Method: Eighty-two adolescents, with anorexia nervosa, participated in a randomized control trial comparing brief hospitalization for medical stabilization and hospitalization for weight restoration to 90% expected body weight (EBW) (1:1), followed by 20 sessions of FBT. Sixty-nine completed trial protocol. Receiver operating characteristic analyses were conducted investigating whether early weight-gain in FBT predicted outcomes at end of FBT and 12-month follow-up. Participants were analyzed according to their original randomization and as a combined set. Binary logistic regression was used to control for randomization arm effect in combined set analysis.
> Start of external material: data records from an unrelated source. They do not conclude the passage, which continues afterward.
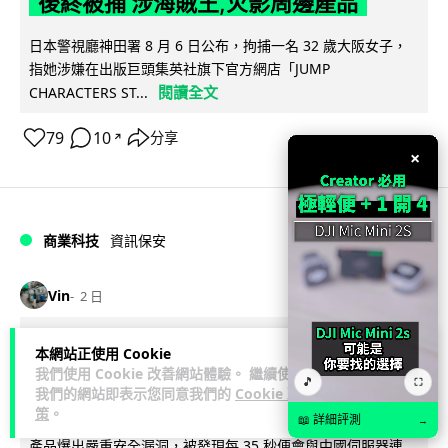
後終被捕 涉海賊王,火影周邊產品
日本警視廳神田署 8 月 6 日公布，拘捕一名 32 歲大阪女子，
指她涉嫌在出版巨頭集英社旗下官方網店「JUMP
閱讀全文
CHARACTERS ST...
79
10
分享
↗
×
商業科技
資訊保安
Vin
2 日
智博通路由器爆後門 官方緊急下架止血
本網站正使用 Cookie
我們使用 Cookie 改善網站體驗。 繼續使用
稱漏洞是功能在維修時使用
🎵
⛶
我們的網站即表示您同意我們的
Cookie 政
策
。
📖 詳細評測
中國網通廠商智博通電子（Zbtlink Electronics）旗下的路由器
→
產品爆出嚴重安全漏洞，被發現每 35 秒便會與中國伺服器連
Results: Weight gain greater than 1.8 kg at FBT Session 4 predicted greater %EBW (99.18 SD = 6.93 vs. 92.79 SD = 7.74, p < .05) and remission at end of FBT (46% vs. 11%, p < .05) and at 12-month follow-up (64% vs. 36%, p = .05). Binary logistic regression confirmed weight gain greater than 1.8 kg predicted remission (p < .05) while treatment arm randomization did not add significantly to the model.

Discussion: Early weight gain has potential to distinguish likely responders in FBT from those who may need more intensive intervention to achieve remission offering the potential to improve outcomes.

Keywords: adolescent; anorexia nervosa; early weight gain; family‐based treatment; long‐term outcomes; outpatient treatment; treatment optimization.